My friend Bonnie was here visiting until this morning, and she was great coming to my Saturday morning meeting with me. She didn't have to, she could of stayed at the house relaxing and stitching. Thanks for coming along Bonnie!
Thanksgiving in both Canada and the U.S is the start of the feeding frenzy! Once this holiday passes we start rolling right onto the next eating holiday, Christmas. Which really isn't a day of eating but easily turns into a week of eating. These lessons for this holiday can very easily be applied to any of our eating holidays (Christmas, New Year's, and Easter to name a few).
At this time of year you need to focus on your plan of attack. My regular meeting leader (Tuesday) always tells us at this time of year that we have three choices:
- You can loose weight.
- You can maintain.
- You can gain weight.
To be able to loose weight or maintain, take a moment and think about your old habits PWW (Pre Weight Watchers). How did you feel after eating that meal on Thanksgiving?
- Stuffed?
- Bloated?
- Guilty for all you ate?
- Getting stuck it the guilt cycle and just keep eating?
Those who don't remember the past are condemned to repeat it.Remember that YOU are in control, no one is force feeding you... no one is making you have that heaping helping of stuffing or that huge wedge of pie!
- Know what foods help you and what foods don't (what food starts you eating uncontrollably?)
- Focus on what stuffed feels like and use it to imagine your success at not feeling that way when you're done eating
- Focus on the day and its meaning, not the food
- What are you thankful for? Your body is thankful for you being healthy!
- My personal strategy is to divide your plate into 1/4's. Have 1/4 protein, 1/4 carb (rice/roll/potato and I rarely have 2 carbs at one meal), 1/2 plate veggies, veggies, veggies!
- Vegetables are filling foods, pile these high on your plate and eat them first then there won't be as much room (hopefully) for those higher point foods. Feel free to have 2nds of those veggies
- Small portions, my leader actually had a great suggestion, don't let the food touch, make sure you are able to see some of your plate between the different foods you've put on your plate. This is a form of portion control!
- Before the meal have a big glass of water, sometimes I also make sure I've had a small salad or some veggies before heading out to that big meal. You're only setting yourself up for overeating if you go to that meal STARVING!
- The previous point also leads to the idea of skipping meals on the big day... don't skip a meal! Yes, be vigilant I often try to eat low point foods the day of so I have more wiggle room with dinner but I never skip a meal!
- Exercise... earn those activity points!
- If you're the cook, learn how to lighten up your favourite holiday recipes
- Think of mindful eating not middles eating!
- Focus on the people not the food. Its hard to eat when you're talking!
- Don't forget you have your weekly points, be angelic through the week and save them for that meal!
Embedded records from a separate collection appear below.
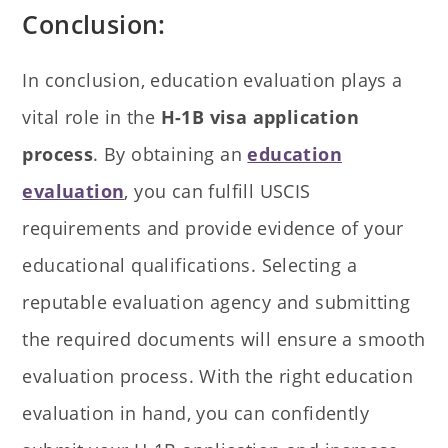
Conclusion:
In conclusion, education evaluation plays a
vital role in the
H-1B visa application
process
. By obtaining an
education
evaluation
, you can fulfill USCIS
requirements and provide evidence of your
educational qualifications. Selecting a
reputable evaluation agency and submitting
the required documents will ensure a smooth
evaluation process. With the right education
evaluation in hand, you can confidently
- NO ELASTIC WAISTBANDS, no yoga or sweat pants! Try to wear fitted clothes, these clothes won't expand with your belly and if you start to overeat you will feel it!
I've had friends over visiting until this am and yesterday was such a gorgeous day that I encouraged Bonnie to come out with me for a walk. Not only did we go for a walk, we brought our cameras with us to take some pictures. Sometimes its nicer to go out with a purpose not just to "get some exercise". Here are some shots from our 45 minute walk.
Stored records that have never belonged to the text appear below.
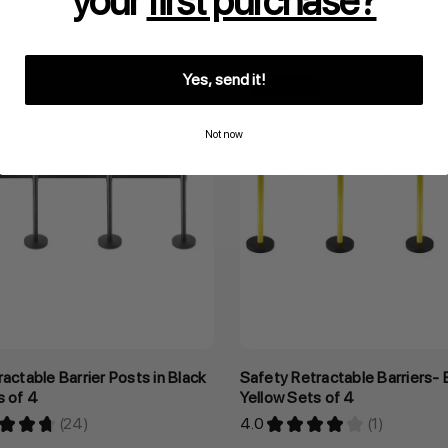
your
first purchase?
Inclusive GST
Yes, send it!
Out of stock
Not now
ractable Barrier Posts in Black
Safety Retractable Barriers- 
s of 4
Yellow Sets of 4
★
★
★
24
4.0
★
★
★
★
★
1
24
1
The bikers were out enjoying the great riding day.
Last of the sunflowers
Milkweed seed pods are opening up
Cattle corn, waiting to be harvested
First Jack-O-Lantern!
2 comments:
Happy Thanksgiving, Dani!
...and congrats again on your loss... what a great boost for you!
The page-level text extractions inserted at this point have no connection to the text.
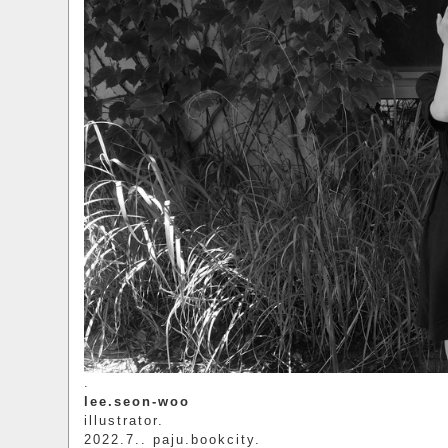
.
lee.seon-woo
illustrator.
2022.7.. paju.bookcity.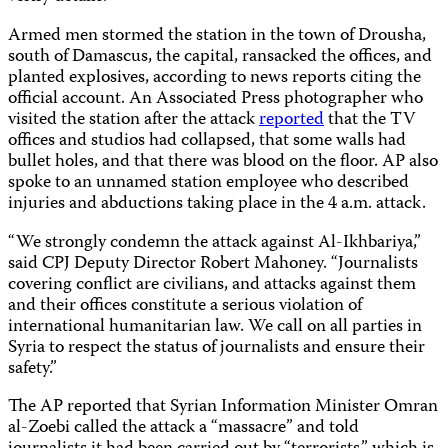
Armed men stormed the station in the town of Drousha,
south of Damascus, the capital, ransacked the offices, and
planted explosives, according to news reports citing the
official account. An Associated Press photographer who
visited the station after the attack
reported
that the TV
offices and studios had collapsed, that some walls had
bullet holes, and that there was blood on the floor. AP also
spoke to an unnamed station employee who described
injuries and abductions taking place in the 4 a.m. attack.
“We strongly condemn the attack against Al-Ikhbariya,”
said CPJ Deputy Director Robert Mahoney. “Journalists
covering conflict are civilians, and attacks against them
and their offices constitute a serious violation of
international humanitarian law. We call on all parties in
Syria to respect the status of journalists and ensure their
safety.”
The AP reported that Syrian Information Minister Omran
al-Zoebi called the attack a “massacre” and told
What beautiful pictures. Sounds like a beautiful weekend, too. I needed a crash-course like the one you provided today; a little jog to the memory doesn't hurt - especially when it's easy to forget what may have happened last year.....OK, what DID happen last year! LOL
Here in the US, between Halloween, Thanksgiving and Christmas, everyone seems to do nothing but bake for 3 months. It's hard to pass up on some of those goodies but using strategies like the ones you described will certainly help.